On Wednesday, they vowed to dissolve the committees if their demands were not met. "In the last 10 months, we haven't received any kind of assistance or help from Americans or Iraqi government," said Abu Talib, a top Awakening leader. "On the contrary, the police started to hunt us down."
Interior Minister Jawad al-Bolani said that Qureishi was highly valued and that such "good men" would be protected. "An accusation does not mean the crime actually took place," Bolani said.
The U.S. military acknowledges that it is caught in the middle of a political struggle. "Yes, they are frustrated," said Lt. Col.
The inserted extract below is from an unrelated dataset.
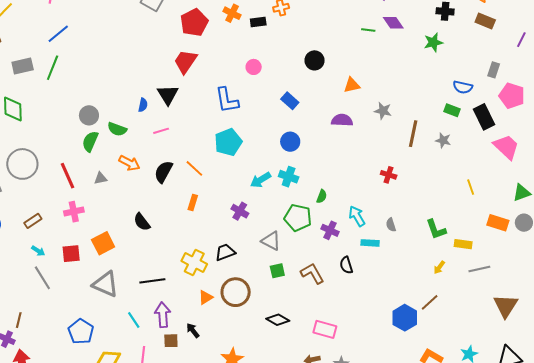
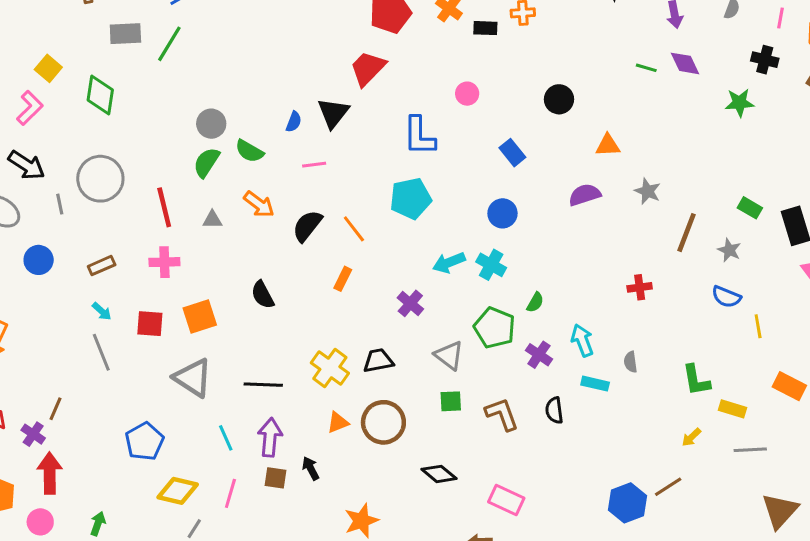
blue semicircle: (463, 87) -> (726, 297), moved
purple semicircle: (342, 120) -> (585, 195), turned -30
red cross: (389, 175) -> (640, 287), turned -35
Ricardo Love, commander of the 1st Battalion, 38th Infantry Regiment, who works in Baqubah, the provincial capital. "They think we can make the government of Iraq do anything. We tell them we don't control the government. But they think we are the mighty power."
"The position of Americans is hesitation," said Abu Imad al-Zuhaidi, another Awakening official in Baqubah. "They don't have any independent opinion, despite the fact they know it is the Awakening who restored order."
U.S. commanders said the Awakening's strike has not affected security, but Love and others are concerned about fighters who may be tempted, or forced, to rejoin the insurgency.